Our old ideas about intellectual property are going to be revised in a world where content is abundant and rich people’s attention is increasingly scarce… Maybe Steven King will post his books on the Internet — and start charging for readings. University professors publish works basically for free, and make money by teaching and by giving their institutions respectability with their names. Already some software companies are distributing software for free and charging for support. Consultants publish free newsletters in order to win clients. And as John Perry Barlow loves to point out, the Grateful Dead let you tape their concerts, but they charge you to attend.

Let’s see: in 2000, Stephen King published The Plant as a “pay what you think is fair, how ’bout $1″ digital download and his Riding the Bullet was famously given away for free by Amazon and Barnes and Noble to help jump start their eBook program.

MIT created OpenCourseWare, where you can view “Free lecture notes, exams, and videos from MIT. No registration required.” for 1900 courses. In their own words, it a “web-based publication of virtually all MIT course content.” This happened in 2002.

And I think I barely need to touch on the “software companies are distributing software for free and charging for support” line, given the rise of Open Source software in the past 15 years.

Blogs and Twitter have made it trivial for consultants to freely publish their content or information to the whole world — often in hopes of getting paid. Seth Godin is probably one of the best known practitioners of this art.

And the Dead? Ironically, they had a dust up in 2005 when a few of their members asked for their recordings to be pulled from the Internet Archive.
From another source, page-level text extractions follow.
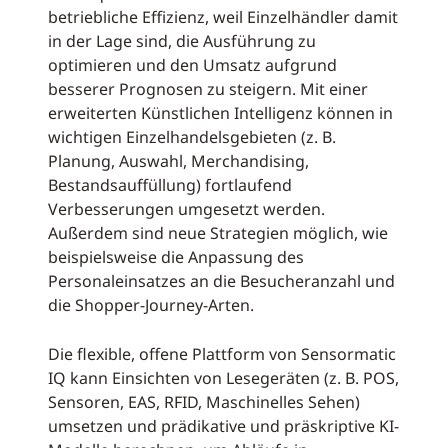
betriebliche Effizienz, weil Einzelhändler damit
in der Lage sind, die Ausführung zu
optimieren und den Umsatz aufgrund
besserer Prognosen zu steigern. Mit einer
erweiterten Künstlichen Intelligenz können in
wichtigen Einzelhandelsgebieten (z. B.
Planung, Auswahl, Merchandising,
Bestandsauffüllung) fortlaufend
Verbesserungen umgesetzt werden.
Außerdem sind neue Strategien möglich, wie
beispielsweise die Anpassung des
Personaleinsatzes an die Besucheranzahl und
die Shopper-Journey-Arten.
Die flexible, offene Plattform von Sensormatic
IQ kann Einsichten von Lesegeräten (z. B. POS,
Sensoren, EAS, RFID, Maschinelles Sehen)
umsetzen und prädikative und präskriptive KI-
As for Esther, she mentions that she “make[s her] money other ways: These comments may draw attention to [her] newsletter (still charged for the old way, I blush).” Since then, she’s moved along the chain from paid newsletter, to printed book, to newspaper column, to blog, to Flickr and Twitter. No dummy, her.

So, if you want a blast from the past, check out the old DaveNet pieces. I find the early ones the most interesting because they date back to when DaveNet was an e-mail list (instead of a blog post), so there was more give and take between Dave and his readership in the essays themselves, instead of being sidelined into comments or their own personal blogs.